If you've been managing Kubernetes clusters the traditional way, you're probably familiar with the chaos: kubectl commands run across terminals, someone applies changes directly to production, and suddenly nobody's sure what state the cluster is actually in. GitOps fixes that by making Git your single source of truth for everything, your infrastructure configuration and your deployments.
What GitOps actually means
At its core, GitOps is simple. You declare your desired system state in Git, and a controller continuously watches that repo and syncs your cluster to match it. This sounds obvious in theory, but it changes everything operationally. You get four things automatically: everything is declaratively described, any changes come through Git, a software agent keeps the actual state in sync with what you declared, and no one runs kubectl apply in production. Your Git history becomes your complete audit log.
Flux v2 as a toolkit
Flux v2 is the open source option here, and it's solid. It handles syncing your Git repos to your clusters, manages Helm releases and Kustomize overlays, and gives you composable APIs so other tools can build on it. What's useful is that Flux handles multi-tenancy (different teams managing their own repos without stepping on each other), multi-cluster setups (one management cluster coordinating workload clusters), and image automation (automatically updating image tags when new versions hit your registry).
Argo CD for the dashboard view
Argo CD takes a different angle. You get a UI that shows you the diff between what you declared in Git and what's actually running.
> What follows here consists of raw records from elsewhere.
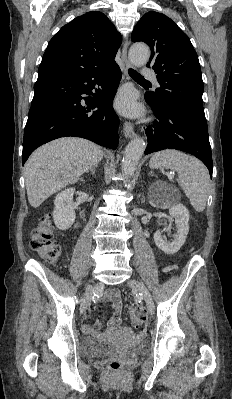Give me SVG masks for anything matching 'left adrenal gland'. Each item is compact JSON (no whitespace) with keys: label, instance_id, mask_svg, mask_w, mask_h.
<instances>
[{"label":"left adrenal gland","instance_id":"obj_1","mask_svg":"<svg viewBox=\"0 0 232 399\" xmlns=\"http://www.w3.org/2000/svg\"><path fill=\"white\" fill-rule=\"evenodd\" d=\"M149 176H153L152 172H150Z\"/></svg>","mask_w":232,"mask_h":399}]
</instances>
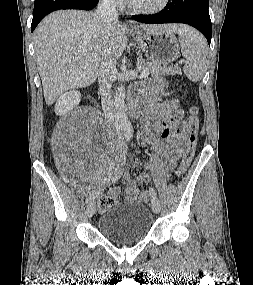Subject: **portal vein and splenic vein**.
<instances>
[{"mask_svg":"<svg viewBox=\"0 0 253 285\" xmlns=\"http://www.w3.org/2000/svg\"><path fill=\"white\" fill-rule=\"evenodd\" d=\"M139 71L141 73V75H140L141 78H145L149 75V70H143L142 71L141 69H139Z\"/></svg>","mask_w":253,"mask_h":285,"instance_id":"obj_1","label":"portal vein and splenic vein"}]
</instances>
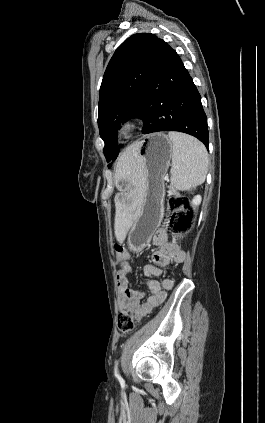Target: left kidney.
I'll return each instance as SVG.
<instances>
[{
	"instance_id": "left-kidney-1",
	"label": "left kidney",
	"mask_w": 265,
	"mask_h": 423,
	"mask_svg": "<svg viewBox=\"0 0 265 423\" xmlns=\"http://www.w3.org/2000/svg\"><path fill=\"white\" fill-rule=\"evenodd\" d=\"M201 200L202 198L200 195L195 196L191 201L192 207H197L201 203Z\"/></svg>"
}]
</instances>
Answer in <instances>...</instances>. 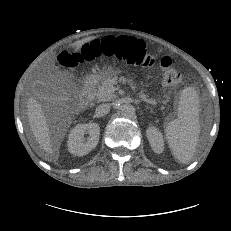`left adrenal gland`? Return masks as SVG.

From there you can sync with one click or set it to sync automatically and it'll tell you if everything's healthy. You can see your deployment history, what each resource is doing, and Argo Rollouts lets you do blue/green deployments and canary releases with automatic rollback if your metrics go wrong.
The operational side
The real payoff is operational discipline. PRs replace direct changes, so someone reviews everything before it goes in. Your Git history is the audit trail. If something breaks, git revert is your rollback. But you need to do a few things right: everything goes through Git (no exceptions in production), your repo structure has to match your actual deployment topology, and secrets get encrypted separately using Sealed Secrets or ExternalSecrets. Plain text secrets in Git are a non-starter.